G. Injunctive Relief
Injunctive relief, whether temporary or permanent, is an "extraordinary remedy, never awarded as of right." Winter v. Natural Res. Defense Council, 555 U.S. 7, 22 (2008). To prevail, the party seeking injunctive relief must show either "(1) a likelihood of success on the merits and the possibility of irreparable injury, or (2) the existence of serious questions going to the merits and the balance of hardships tipping in [the moving party's] favor." Oakland Tribune, Inc. v. Chronicle Publishing Company, Inc., 762 F.2d 1374, 1376 (9th Cir. 1985), quoting Apple Computer, Inc. v. Formula International, Inc., 725 F.2d 521, 523 (9th Cir.1984); see City of Los Angeles v. Lyons, 461 U.S. 95, 101-102 (1983) (plaintiff must show "real and immediate" threat of injury).
Plaintiff cannot seek injunctive relief where there is no underlying federal claim. City of Los Angeles, 461 U.S. at 101-02 (plaintiff must show a "case or controversy" and "real and immediate" threat of injury). Plaintiff's pleading does not state any cognizable claim against named Defendants for the reasons stated.

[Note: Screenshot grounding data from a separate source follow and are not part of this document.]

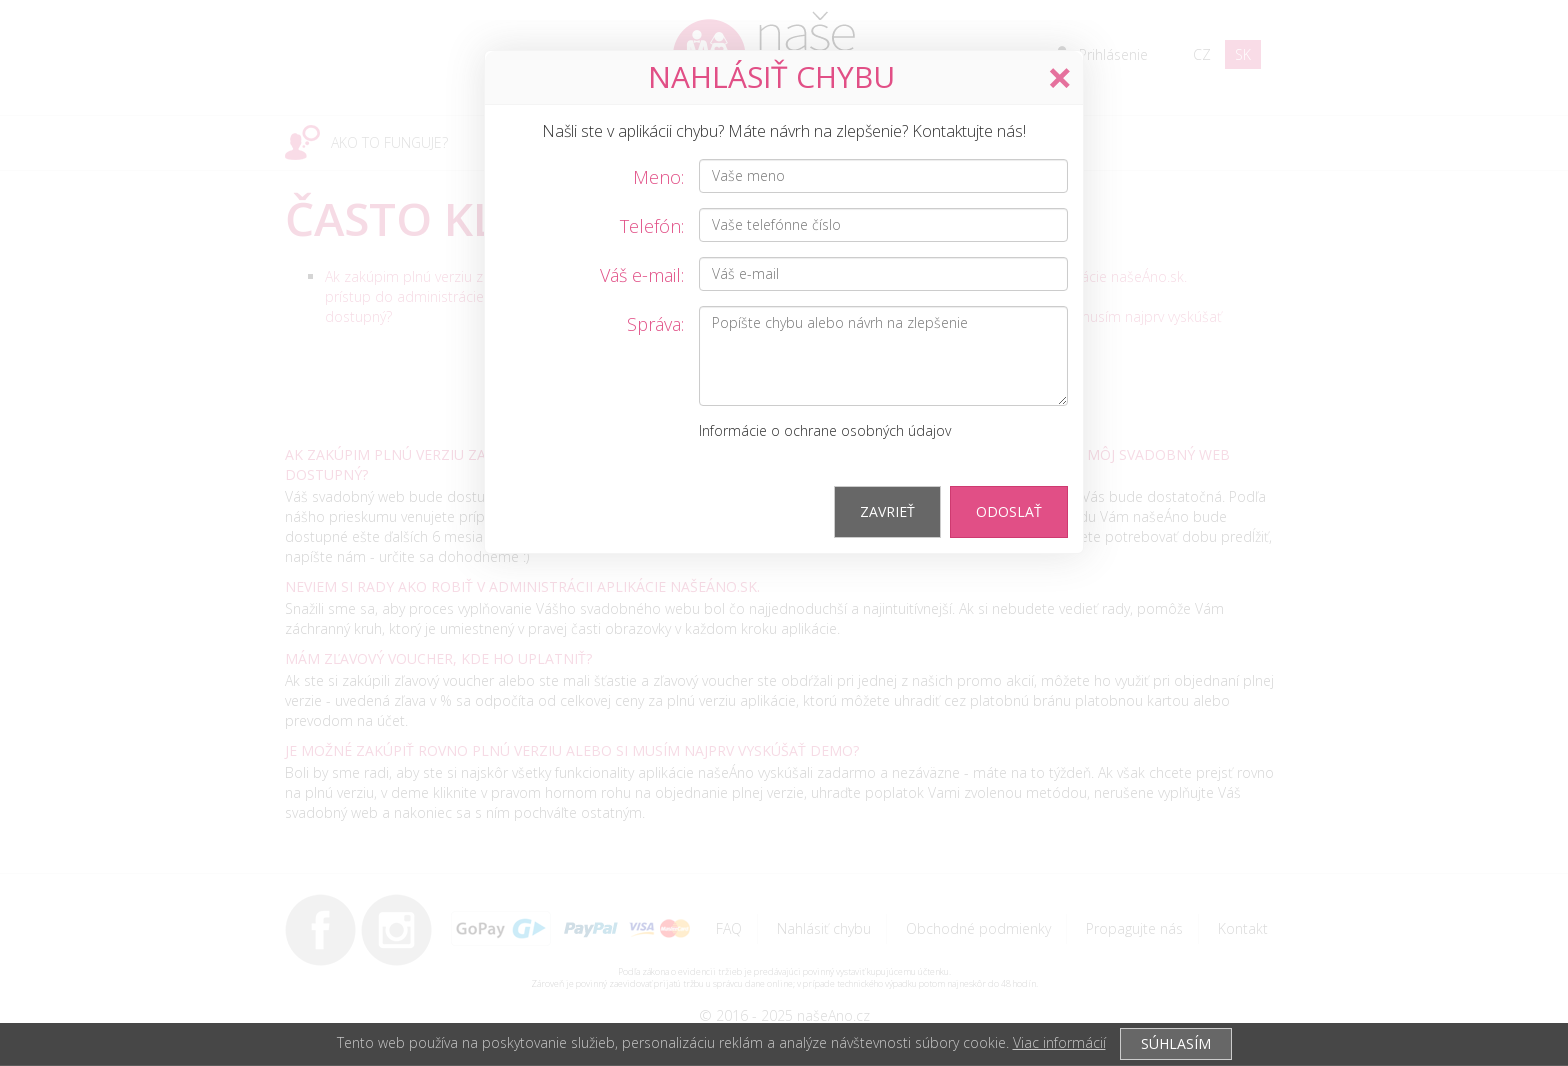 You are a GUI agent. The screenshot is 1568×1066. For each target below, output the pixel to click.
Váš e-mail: (642, 275)
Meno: (658, 177)
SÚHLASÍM (1176, 1043)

Moreover, absent the existence of exceptional circumstances not present here, the Court will not intervene in the day-to-day management of prisons. See e.g., Overton v. Bazzetta, 539 U.S. 126, 132 (2003) (prison officials entitled to substantial deference); Sandin, 515 U.S. at 482-83 (disapproving the involvement of federal courts in the day-today-management of prisons).
V. CONCLUSIONS AND ORDER
The Complaint fails to state any cognizable claim. The Court will provide Plaintiff with an opportunity to file an amended complaint curing the deficiencies identified by the Court in this Order. Noll v. Carlson, 809 F.2d 1446, 1448-49 (9th Cir. 1987).
If Plaintiff opts to amend, his amended complaint should be brief, Fed. R. Civ. P. 8(a), but must state what each named Defendant did that led to the deprivation of Plaintiff's constitutional or other federal rights, Iqbal, 556 U.S. at 677-78, consistent with this Order. Although accepted as true, the "[f]actual allegations must be [sufficient] to raise a right to relief above the speculative level . . . ." Twombly, 550 U.S. at 555. Further, Plaintiff may not change the nature of this suit by adding new, unrelated claims in his amended complaint. George v. Smith, 507 F.3d 605, 607 (7th Cir. 2007).
Finally, an amended complaint supersedes the original complaint, Forsyth v. Humana, Inc., 114 F.3d 1467, 1474 (9th Cir. 1997); King v. Atiyeh, 814 F.2d 565, 567 (9th Cir. 1987), and must be "complete in itself without reference to the prior or superseded pleading." Local Rule 220.
Based on the foregoing, it is HEREBY ORDERED that:
1. The Clerk's Office shall send Plaintiff (1) a blank civil rights amended complaint form and (2) a copy of his Complaint filed June 5, 2014,IT IS SO ORDERED.
2. Plaintiff's § 1983 Complaint (ECF No. 1) is DISMISSED for failure to state a claim upon which relief may be granted,
3. Plaintiff shall file an amended complaint within thirty (30) days from service of this Order, and
4. If Plaintiff fails to file an amended complaint in compliance with this Order, the undersigned will recommend the action be dismissed, with prejudice, for failure to state a claim and failure to prosecute, subject to the "three strikes" provision set forth in 28 U.S.C. § 1915(g). Silva v. Di Vittorio, 658 F.3d 1090 (9th Cir. 2011).